Transcribed page contents:
»»

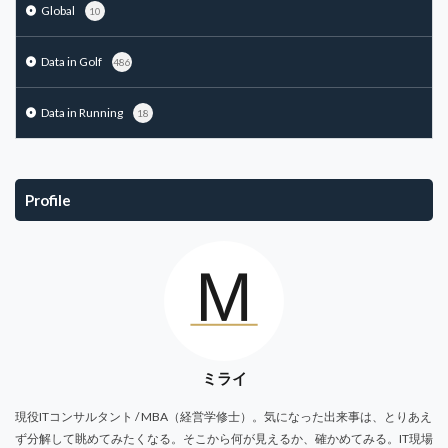
Global
10
Data in Golf
486
Data in Running
18
Profile
ミライ
現役ITコンサルタント / MBA（経営学修士）。気になった出来事は、とりあえ
ず分解して眺めてみたくなる。そこから何が見えるか、確かめてみる。IT現場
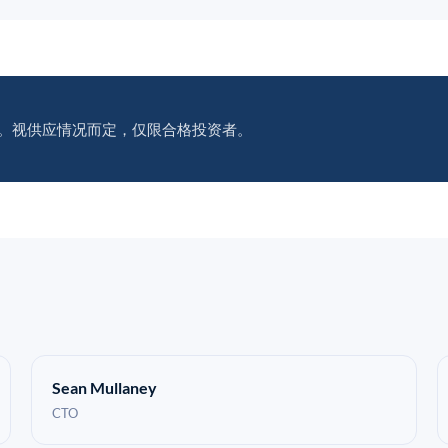
。视供应情况而定，仅限合格投资者。
Sean Mullaney
CTO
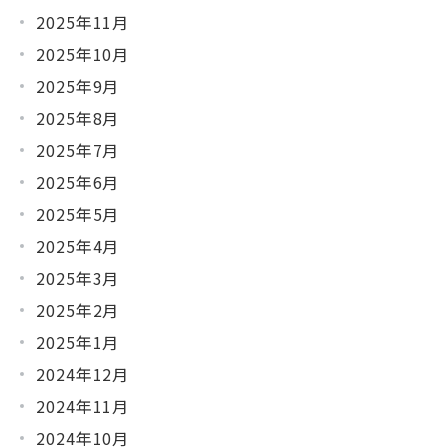
2025年11月
2025年10月
2025年9月
2025年8月
2025年7月
2025年6月
2025年5月
2025年4月
2025年3月
2025年2月
2025年1月
2024年12月
2024年11月
2024年10月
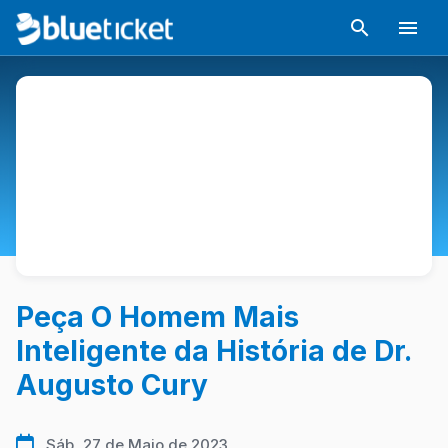
Peça O Homem Mais
Inteligente da História de Dr.
Augusto Cury
Sáb, 27 de Maio de 2023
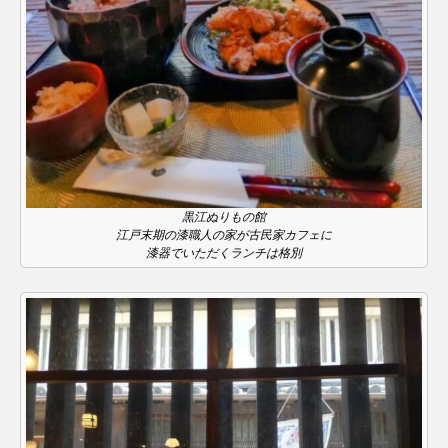
ROKKO森の音ミュージアム
Rooting Aroma
SAKDAC HARMO
SANDA ORGANIC VILLAGE MEETINGのつながるラジオ
SDGs・タイプスマート農業推進プロジェクト関西学院
AgriNOVA
黒江ぬりもの館
SIKIガーデン Autumn Season
江戸末期の漆職人の家が古民家カフェに
漆器でいただくランチは格別
Singing with a smile
snowwhite
SPOTTED PRODUCTIONS/TWIN
SUNSUNキッズ
The Room Next Door
This is SUEKI
We Live In Time
WICKED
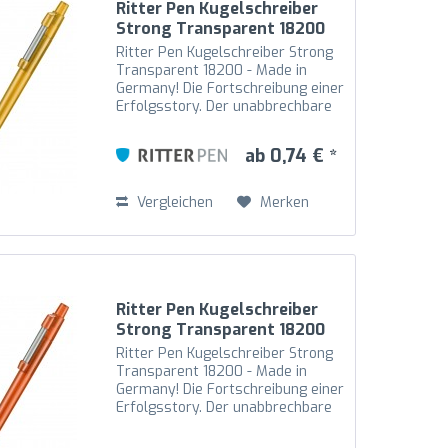
Ritter Pen Kugelschreiber
Strong Transparent 18200
Mango-Gelb 3505
Ritter Pen Kugelschreiber Strong
Transparent 18200 - Made in
Germany! Die Fortschreibung einer
Erfolgsstory. Der unabbrechbare
Metallfeder-Clip ist an den
Drücker gekoppelt und somit noch
ab 0,74 € *
beweglicher. Der hochglänzende
transparente...
Vergleichen
Merken
Ritter Pen Kugelschreiber
Strong Transparent 18200
Clementine 3547
Ritter Pen Kugelschreiber Strong
Transparent 18200 - Made in
Germany! Die Fortschreibung einer
Erfolgsstory. Der unabbrechbare
Metallfeder-Clip ist an den
Drücker gekoppelt und somit noch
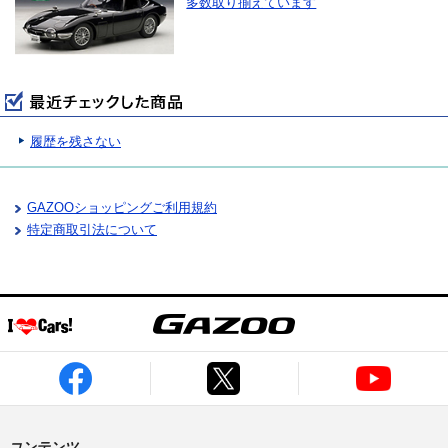
多数取り揃えています
履歴を残さない
GAZOOショッピングご利用規約
特定商取引法について
コンテンツ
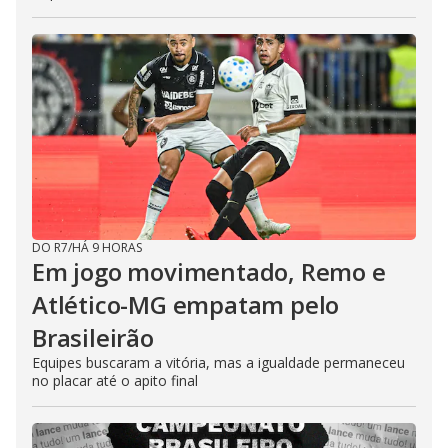
DO R7
/
HÁ 9 HORAS
Em jogo movimentado, Remo e
Atlético-MG empatam pelo
Brasileirão
Equipes buscaram a vitória, mas a igualdade permaneceu
no placar até o apito final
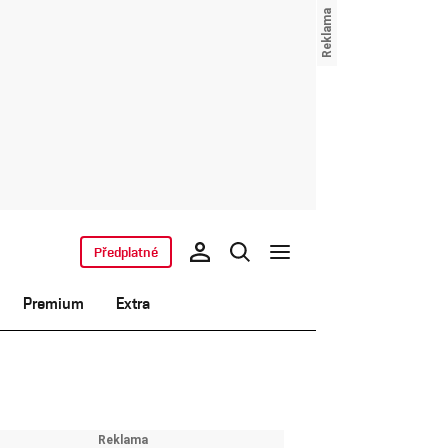
Předplatné
Premium
Extra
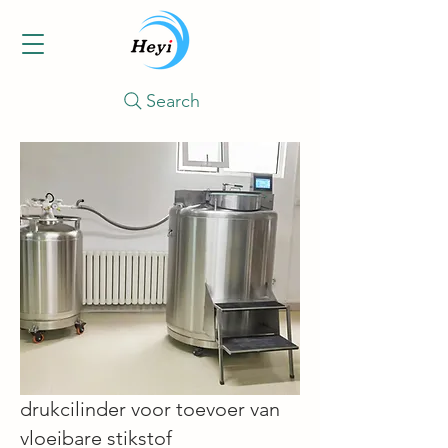
Search
drukcilinder voor toevoer van
vloeibare stikstof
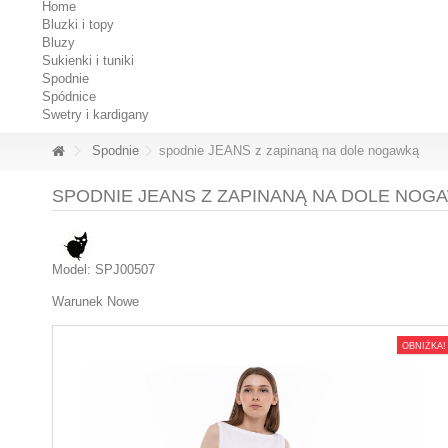
Home
Bluzki i topy
Bluzy
Sukienki i tuniki
Spodnie
Spódnice
Swetry i kardigany
Spodnie
spodnie JEANS z zapinaną na dole nogawką
SPODNIE JEANS Z ZAPINANĄ NA DOLE NOG
Model:
SPJ00507
Warunek
Nowe
OBNIŻKA!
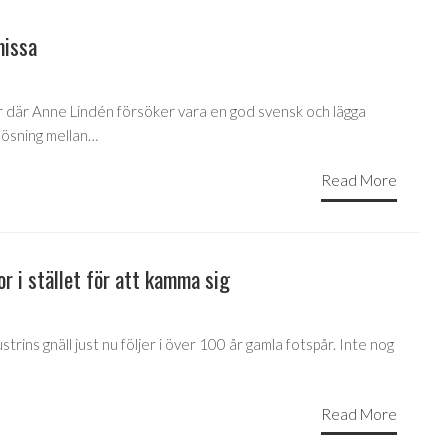
missa
r där Anne Lindén försöker vara en god svensk och lägga
ösning mellan…
Read More
or i stället för att kamma sig
trins gnäll just nu följer i över 100 år gamla fotspår. Inte nog
Read More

««

Only the records, copied exactly and without pictures, should make up the answer.

Global
10
Data in Golf
486
Data in Running
18
Profile
ミライ
現役ITコンサルタント / MBA（経営学修士）。気になった出来事は、とりあえ
ず分解して眺めてみたくなる。そこから何が見えるか、確かめてみる。IT現場
。视供应情况而定，仅限合格投资者。
Sean Mullaney
CTO
2025年11月
2025年10月
2025年9月
2025年8月
2025年7月
2025年6月
2025年5月
2025年4月
2025年3月
2025年2月
2025年1月
2024年12月
2024年11月
2024年10月
Peça O Homem Mais
Inteligente da História de Dr.
Augusto Cury
Sáb, 27 de Maio de 2023
ROKKO森の音ミュージアム
Rooting Aroma
SAKDAC HARMO
SANDA ORGANIC VILLAGE MEETINGのつながるラジオ
SDGs・タイプスマート農業推進プロジェクト関西学院
AgriNOVA
黒江ぬりもの館
SIKIガーデン Autumn Season
江戸末期の漆職人の家が古民家カフェに
漆器でいただくランチは格別
Singing with a smile
snowwhite
SPOTTED PRODUCTIONS/TWIN
SUNSUNキッズ
The Room Next Door
This is SUEKI
We Live In Time
WICKED
Ritter Pen Kugelschreiber
Strong Transparent 18200
Mango-Gelb 3505
Ritter Pen Kugelschreiber Strong
Transparent 18200 - Made in
Germany! Die Fortschreibung einer
Erfolgsstory. Der unabbrechbare
Metallfeder-Clip ist an den
Drücker gekoppelt und somit noch
ab 0,74 € *
beweglicher. Der hochglänzende
transparente...
Vergleichen
Merken
Ritter Pen Kugelschreiber
Strong Transparent 18200
Clementine 3547
Ritter Pen Kugelschreiber Strong
Transparent 18200 - Made in
Germany! Die Fortschreibung einer
Erfolgsstory. Der unabbrechbare
Metallfeder-Clip ist an den
Drücker gekoppelt und somit noch
多数取り揃えています
履歴を残さない
GAZOOショッピングご利用規約
特定商取引法について
コンテンツ
DO R7
/
HÁ 9 HORAS
Em jogo movimentado, Remo e
Atlético-MG empatam pelo
Brasileirão
Equipes buscaram a vitória, mas a igualdade permaneceu
no placar até o apito final
Předplatné
Premium
Extra
Search
drukcilinder voor toevoer van
vloeibare stikstof
Home
Bluzki i topy
Bluzy
Sukienki i tuniki
Spodnie
Spódnice
Swetry i kardigany
Spodnie
spodnie JEANS z zapinaną na dole nogawką
SPODNIE JEANS Z ZAPINANĄ NA DOLE NOG
Model:
SPJ00507
Warunek
Nowe
OBNIŻKA!
missa
r där Anne Lindén försöker vara en god svensk och lägga
ösning mellan…
Read More
or i stället för att kamma sig
trins gnäll just nu följer i över 100 år gamla fotspår. Inte nog
Read More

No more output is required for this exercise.